The Phillies went to Aruba to find center fielder Jiandido Tromp (video), who signed for $130,000 in August. Tromp, 18, played second base for Aruba at Little League’s 2009 Senior League World Series in Bangor, Maine, where he was double-play partners with Red Sox shortstop Xander Bogaerts and helped the Arubans reach the semifinals. Tromp hit well for the Aruban team and played a more prominent role when they returned to tournament in 2010 and won the championship in a game televised on ESPNU. The Phillies plan to play Tromp in center field because he can run the 60-yard dash in 6.6 seconds, but he has the versatility to move back to the infield if needed. At 5-foot-11, 180 pounds, the righthanded-hitting Tromp is a gamer with good instincts who flashes surprising power for his size.
Top signing: OF Randy Novas, Dominican Republic, $150,000.
July 2 eligible six-figure signings: RHP Maximo Valerio (Dominican Republic).
Other six-figure signings: C Raudy Read (Dominican Republic).
The Nationals remain light spenders in Latin America since the Esmailyn Gonzalez scandal that led to the departure of former general manager Jim Bowden and his special assistant in Latin America, Jose Rijo, prior to the 2009 season. According to Dominican media reports as of January, the Dominican government’s anti-money laundering unit had questioned Rijo about his alleged business ties to Matias Avelino Castro, a fugitive who police believe was a drug trafficker and the mastermind behind the August 2011 murder of Dominican journalist Jose Silvestre.
Now under the direction of Johnny DiPuglia, the Nationals have focused their international efforts in the Dominican Republic. In January 2011 the Nationals signed a pair of Dominicans for six-figure bonuses, including outfielder Randy Novas who trained with Christian “El Niche” Batista. Novas, a 17-year-old righthanded hitter, is 6-foot-3, 180 pounds and still crude all around. He hit .211/.290/.310 in 131 plate appearances in the DSL last summer as he struggled to make contact with breaking stuff. He’s still learning to take better routes and as the season progressed moved from center field to left field, his most likely future position.

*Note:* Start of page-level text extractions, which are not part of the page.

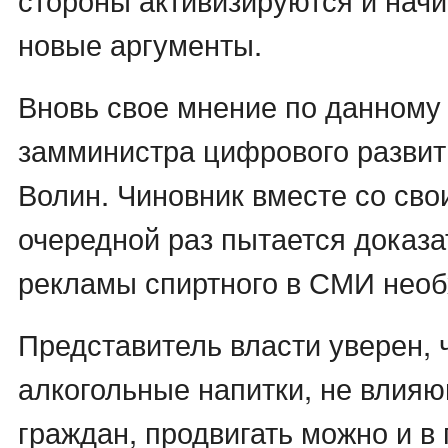
новые аргументы.
Вновь свое мнение по данному
замминистра цифрового развит
Волин. Чиновник вместе со сво
очередной раз пытается доказат
рекламы спиртного в СМИ необ
Представитель власти уверен, 
алкогольные напитки, не влия
граждан, продвигать можно и в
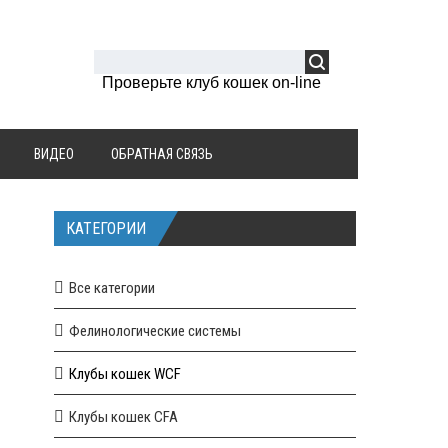
Проверьте клуб кошек on-line
ВИДЕО
ОБРАТНАЯ СВЯЗЬ
КАТЕГОРИИ
Все категории
Фелинологические системы
Клубы кошек WCF
Клубы кошек CFA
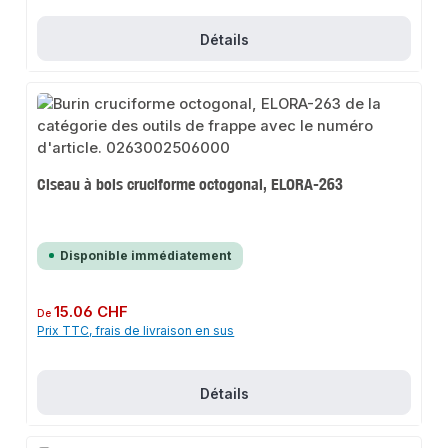
Détails
Ciseau à bois cruciforme octogonal, ELORA-263
Disponible immédiatement
Prix régulier :
15.06 CHF
De
Prix TTC, frais de livraison en sus
Détails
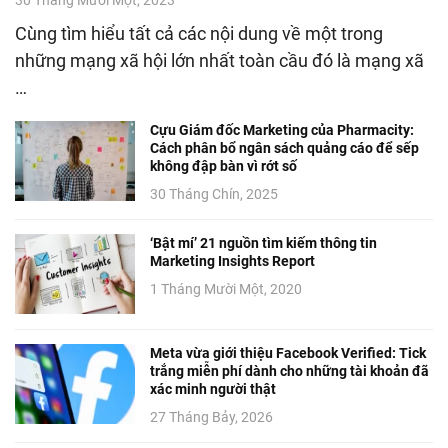
Cùng tìm hiểu tất cả các nội dung về một trong
những mạng xã hội lớn nhất toàn cầu đó là mạng xã
…
Cựu Giám đốc Marketing của Pharmacity:
Cách phân bổ ngân sách quảng cáo để sếp
không đập bàn vì rớt số
30 Tháng Chín, 2025
‘Bật mí’ 21 nguồn tìm kiếm thông tin
Marketing Insights Report
1 Tháng Mười Một, 2020
Meta vừa giới thiệu Facebook Verified: Tick
trắng miễn phí dành cho những tài khoản đã
xác minh người thật
27 Tháng Bảy, 2026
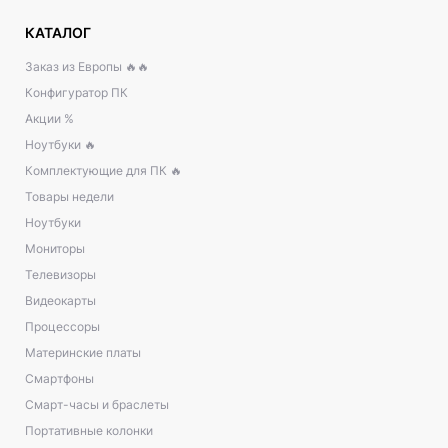
КАТАЛОГ
Заказ из Европы 🔥🔥
Конфигуратор ПК
Акции %
Ноутбуки 🔥
Комплектующие для ПК 🔥
Товары недели
Ноутбуки
Мониторы
Телевизоры
Видеокарты
Процессоры
Материнские платы
Смартфоны
Смарт-часы и браслеты
Портативные колонки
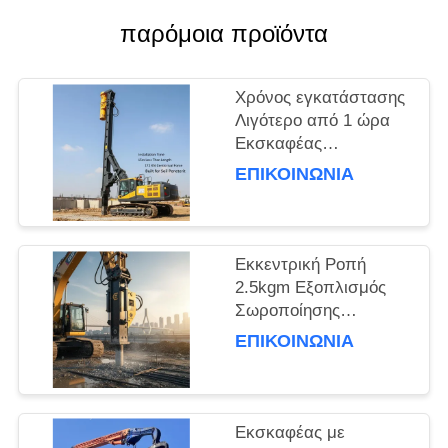
παρόμοια προϊόντα
ΖΗΤΉΣΤΕ
ΈΝΑ
Χρόνος εγκατάστασης
ΑΠΌΣΠΑΣΜΑ
Λιγότερο από 1 ώρα
Εκσκαφέας
SITEMAP
Εγκατεστημένος
ΕΠΙΚΟΙΝΩΝΙΑ
οδηγός σωρός Με
μήκος σωρού 15m και
PRIVACY
φυγοκεντρική δύναμη
POLICY
172 Kn
Εκκεντρική Ροπή
Κατασκευασμένος για
2.5kgm Εξοπλισμός
διείσδυση στο έδαφος
Σωροποίησης
Εκσκαφέα για
ΕΠΙΚΟΙΝΩΝΙΑ
Θεμελιώσεις και Έργα
Πολιτικού Μηχανικού
Εκσκαφέας με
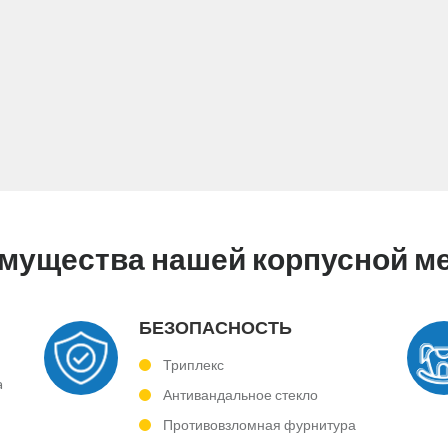
мущества нашей корпусной м
БЕЗОПАСНОСТЬ
Триплекс
a
Антивандальное стекло
Противовзломная фурнитура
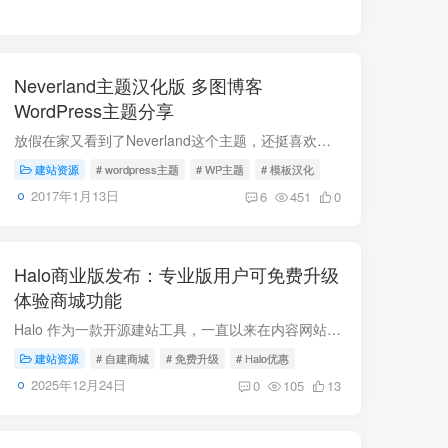
Neverland主题汉化版 多图博客
WordPress主题分享
放假在家又看到了Neverland这个主题，还挺喜欢这个WP主题的，毕竟英语不是很好，而且这个主题的社交和分享等功能很多是适用于国外和英文站的，干脆试着把他都改成中文并适合国内使用的版本了。 ...
建站资源
# wordpress主题
# WP主题
# 模板汉化
2017年1月13日
6
451
0
Halo商业版发布：专业版用户可免费升级
体验商城功能
Halo 作为一款开源建站工具，一直以来在内容网站、企业官网、个人展示站等领域有着良好的表现。随着用户需求的不断提升，特别是在电商场景下的自主建站需求日益增长，Halo 正式推出其全新的商业...
建站资源
# 自建商城
# 免费升级
# Halo优惠
2025年12月24日
0
105
13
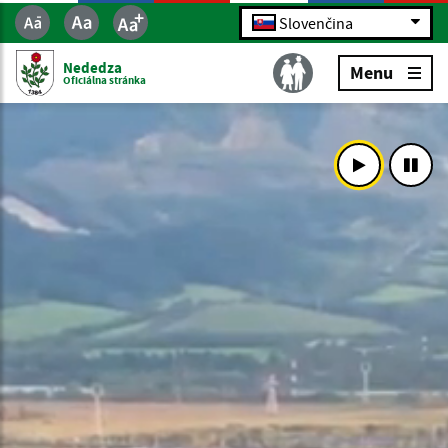
Slovenčina
Nededza
Menu
Oficiálna stránka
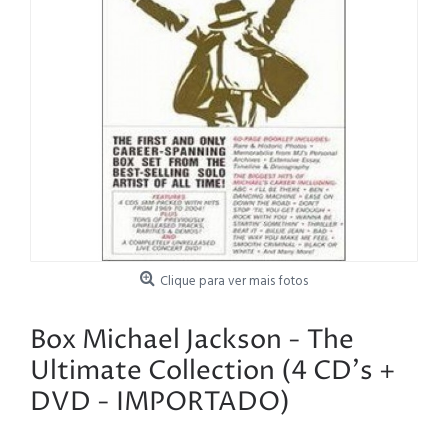
Clique para ver mais fotos
Box Michael Jackson - The
Ultimate Collection (4 CD's +
DVD - IMPORTADO)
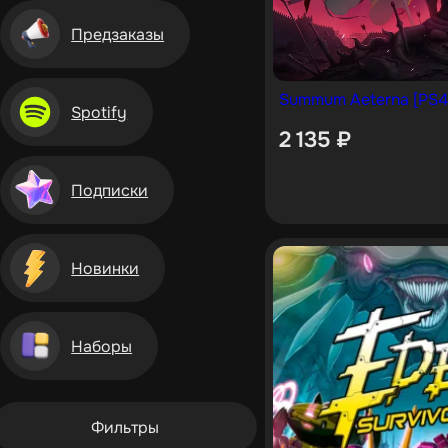
Предзаказы
Summum Aeterna [PS4
Spotify
2 135
₽
Подписки
Новинки
Наборы
Фильтры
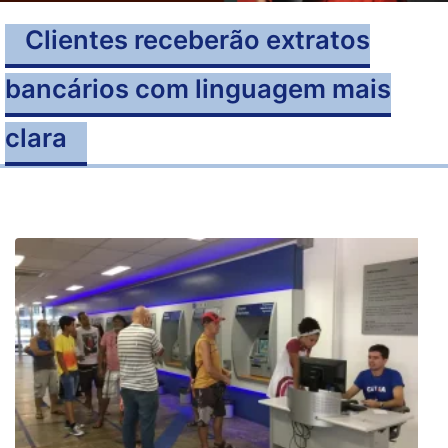
Clientes receberão extratos
bancários com linguagem mais
clara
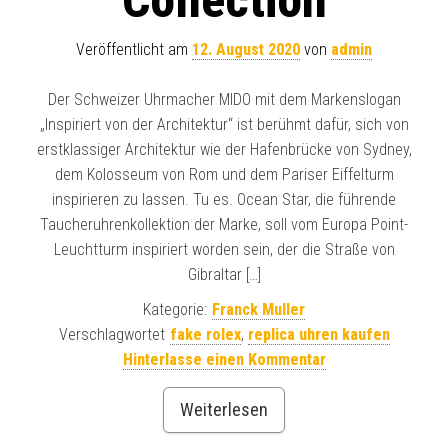
Collection
Veröffentlicht am
12. August 2020
von
admin
Der Schweizer Uhrmacher MIDO mit dem Markenslogan
„Inspiriert von der Architektur“ ist berühmt dafür, sich von
erstklassiger Architektur wie der Hafenbrücke von Sydney,
dem Kolosseum von Rom und dem Pariser Eiffelturm
inspirieren zu lassen. Tu es. Ocean Star, die führende
Taucheruhrenkollektion der Marke, soll vom Europa Point-
Leuchtturm inspiriert worden sein, der die Straße von
Gibraltar […]
Kategorie:
Franck Muller
Verschlagwortet
fake rolex
,
replica uhren kaufen
Hinterlasse einen Kommentar
Weiterlesen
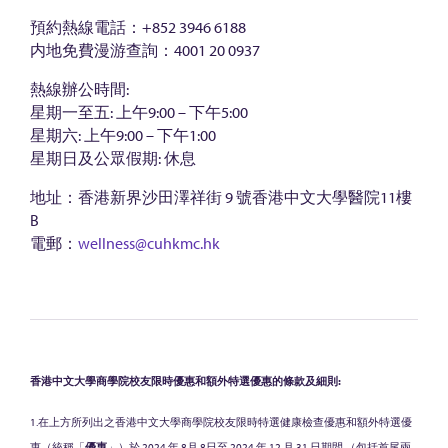
預約熱線電話：+852 3946 6188
内地免費漫游查詢：4001 20 0937
熱線辦公時間:
星期一至五: 上午9:00 – 下午5:00
星期六: 上午9:00 – 下午1:00
星期日及公眾假期: 休息
地址：香港新界沙田澤祥街 9 號香港中文大學醫院11樓
B
電郵：
wellness@cuhkmc.hk
香港中文大學商學院校友限時優惠和額外特選優惠的條款及細則:
1.在上方所列出之香港中文大學商學院校友限時特選健康檢查優惠和額外特選優
惠（統稱「
優惠
」）於 2024 年 8月 8日至 2024 年 12 月 31 日期間 （包括首尾兩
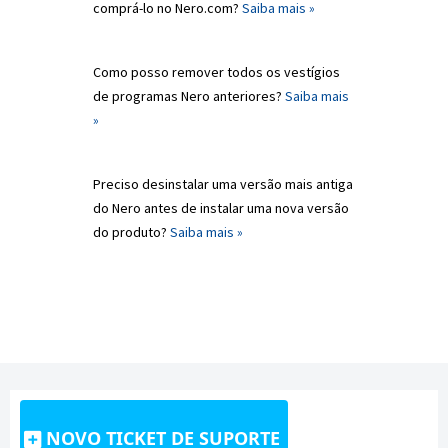
comprá-lo no Nero.com?
Saiba mais »
Como posso remover todos os vestígios
de programas Nero anteriores?
Saiba mais
»
Preciso desinstalar uma versão mais antiga
do Nero antes de instalar uma nova versão
do produto?
Saiba mais »
NOVO TICKET DE SUPORTE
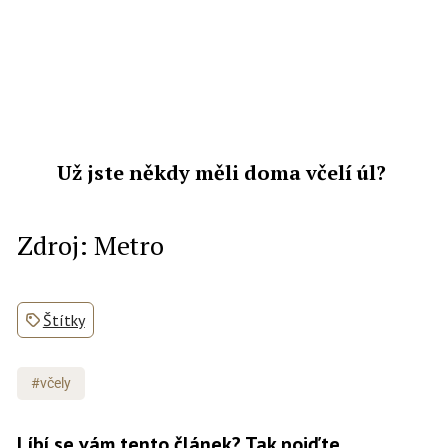
Už jste někdy měli doma včelí úl?
Zdroj: Metro
Štítky
#včely
Líbí se vám tento článek? Tak pojďte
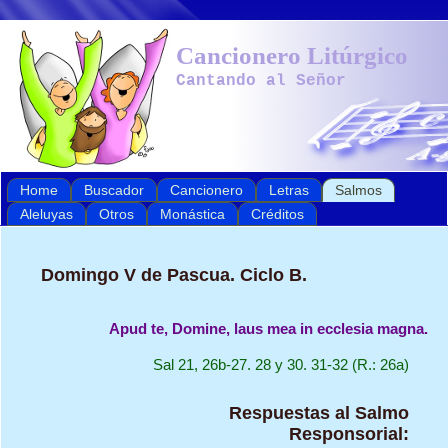
Cancionero Litúrgico
Cantando al Señor
Home
Buscador
Cancionero
Letras
Salmos
Aleluyas
Otros
Monástica
Créditos
Domingo V de Pascua. Ciclo B.
Apud te, Domine, laus mea in ecclesia magna.
Sal 21, 26b-27. 28 y 30. 31-32 (R.: 26a)
Respuestas al Salmo
Responsorial:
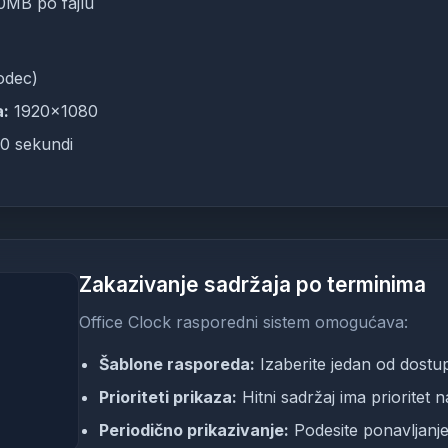
0MB po fajlu
odec)
a:
1920x1080
0 sekundi
Zakazivanje sadržaja po terminima
Office Clock rasporedni sistem omogućava:
Šablone rasporeda:
Izaberite jedan od dostupn
Prioriteti prikaza:
Hitni sadržaj ima prioritet 
Periodično prikazivanje:
Podesite ponavljanje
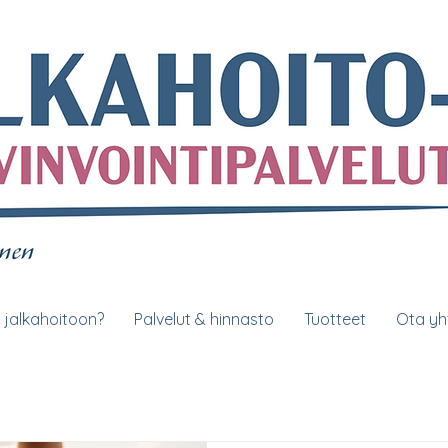
i jalkahoitoon?
Palvelut & hinnasto
Tuotteet
Ota yh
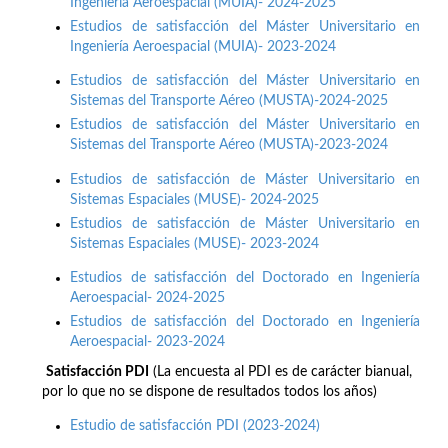
Ingeniería Aeroespacial (MUIA)- 2024-2025
Estudios de satisfacción del Máster Universitario en
Ingeniería Aeroespacial (MUIA)- 2023-2024
Estudios de satisfacción del Máster Universitario en
Sistemas del Transporte Aéreo (MUSTA)-2024-2025
Estudios de satisfacción del Máster Universitario en
Sistemas del Transporte Aéreo (MUSTA)-2023-2024
Estudios de satisfacción de Máster Universitario en
Sistemas Espaciales (MUSE)- 2024-2025
Estudios de satisfacción de Máster Universitario en
Sistemas Espaciales (MUSE)- 2023-2024
Estudios de satisfacción del Doctorado en Ingeniería
Aeroespacial- 2024-2025
Estudios de satisfacción del Doctorado en Ingeniería
Aeroespacial- 2023-2024
Satisfacción PDI
(La encuesta al PDI es de carácter bianual,
por lo que no se dispone de resultados todos los años)
Estudio de satisfacción PDI (2023-2024)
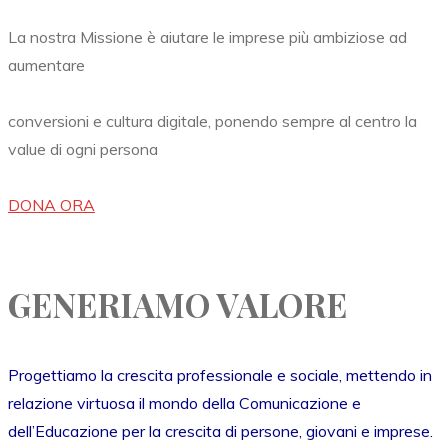
La nostra Missione è aiutare le imprese più ambiziose ad
aumentare
conversioni e cultura digitale, ponendo sempre al centro la
value di ogni persona
DONA ORA
GENERIAMO VALORE
Progettiamo la crescita professionale e sociale, mettendo in
relazione virtuosa il mondo della Comunicazione e
dell’Educazione per la crescita di persone, giovani e imprese.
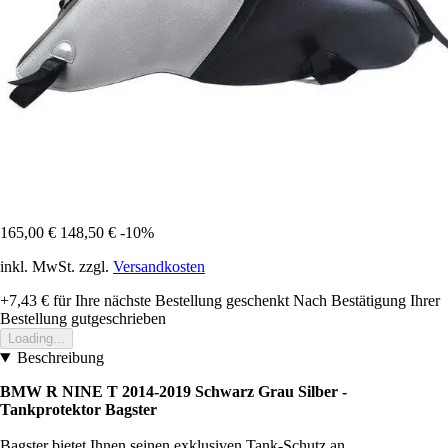
165,00 €
148,50 €
-10%
inkl. MwSt. zzgl.
Versandkosten
+7,43 €
für Ihre nächste Bestellung geschenkt
Nach Bestätigung Ihrer
Bestellung gutgeschrieben
Loading...
Beschreibung
BMW R NINE T 2014-2019 Schwarz Grau Silber -
Tankprotektor Bagster
Bagster bietet Ihnen seinen exklusiven Tank-Schutz an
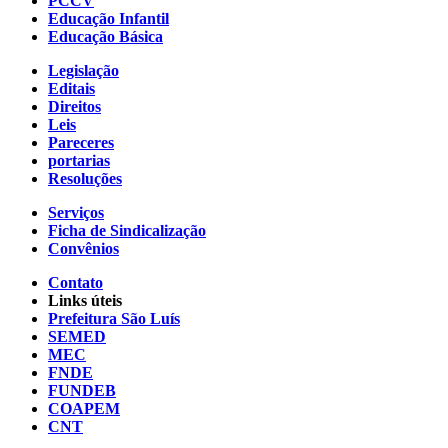
PCCV
Educação Infantil
Educação Básica
Legislação
Editais
Direitos
Leis
Pareceres
portarias
Resoluções
Serviços
Ficha de Sindicalização
Convênios
Contato
Links úteis
Prefeitura São Luís
SEMED
MEC
FNDE
FUNDEB
COAPEM
CNT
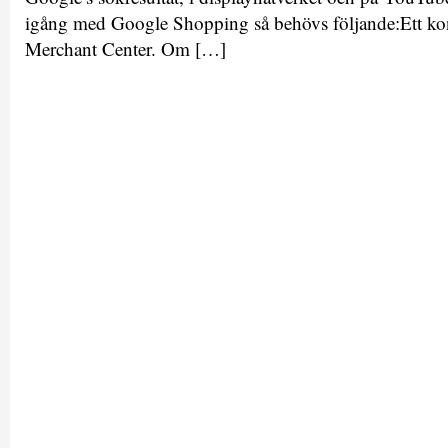
igång med Google Shopping så behövs följande:Ett ko
Merchant Center. Om […]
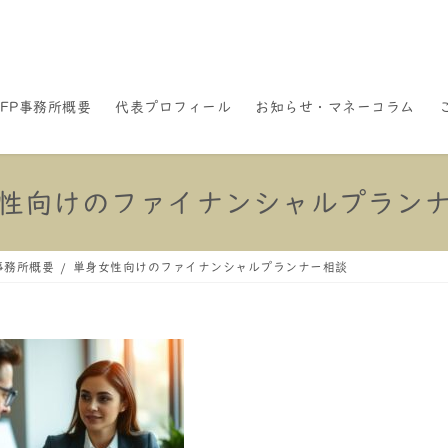
FP事務所概要
代表プロフィール
お知らせ・マネーコラム
性向けのファイナンシャルプラン
事務所概要
単身女性向けのファイナンシャルプランナー相談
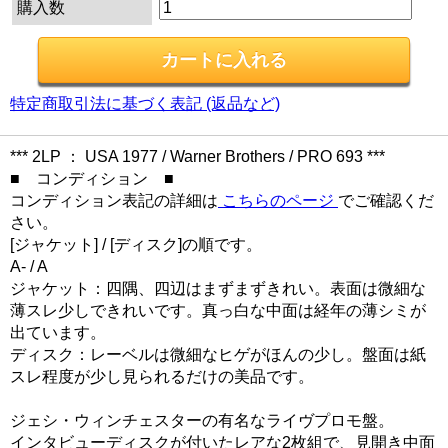
購入数
特定商取引法に基づく表記 (返品など)
*** 2LP ： USA 1977 / Warner Brothers / PRO 693 ***
■ コンディション ■
コンディション表記の詳細は
こちらのページ
でご確認くだ
さい。
[ジャケット] / [ディスク]の順です。
A- / A
ジャケット：四隅、四辺はまずまずきれい。表面は微細な
薄スレ少しできれいです。真っ白な中面は経年の薄シミが
出ています。
ディスク：レーベルは微細なヒゲがほんの少し。盤面は紙
スレ程度が少し見られるだけの美品です。
ジェシ・ウィンチェスターの有名なライヴプロモ盤。
インタビューディスクが付いたレアな2枚組で、見開き中面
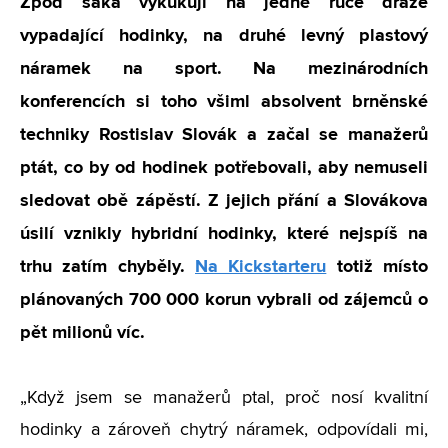
Zpod saka vykukují na jedné ruce draze
vypadající hodinky, na druhé levný plastový
náramek na sport. Na mezinárodních
konferencích si toho všiml absolvent brněnské
techniky Rostislav Slovák a začal se manažerů
ptát, co by od hodinek potřebovali, aby nemuseli
sledovat obě zápěstí. Z jejich přání a Slovákova
úsilí vznikly hybridní hodinky, které nejspíš na
trhu zatím chyběly.
Na Kickstarteru
totiž místo
plánovaných 700 000 korun vybrali od zájemců o
pět milionů víc.
„Když jsem se manažerů ptal, proč nosí kvalitní
hodinky a zároveň chytrý náramek, odpovídali mi,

The same day the Nationals signed Nova they also added Raudy Read, an 18-year-old catcher from Santo Domingo who trained at Edgar Mercedes’ Born To Play academy. Read, a 6-foot, 180-pound righthanded batter who signed for $130,000, hit .157/.200/.293 in 150 plate appearances last year in the DSL. He flashed some power with four home runs and can drive the ball to the opposite field, but he’s an aggressive hitter who’s still learning to use the middle of the field and stay back on offspeed pitches. His best tool is his arm, a plus-plus tool that he used to gun down 45 percent of runners, though his receiving still needs plenty of work.
Among July 2 signings, Washington’s most notable addition was Maximo Valerio, a Dominican righthander from Higuey who signed for $110,000 when he turned 16 on July 22. Valerio was throwing 84-87 mph when the Nationals signed him, but he’s since then he’s added 20 pounds to his frame (6-foot-2, 185 pounds) and been up to 90-91 mph with armside run and downhill plane. He shows feel for both his mid- to high-70s curveball and his changeup, with the curve more advanced right now, and he repeats his arm slot well for his age. He’ll likely begin his career in the DSL.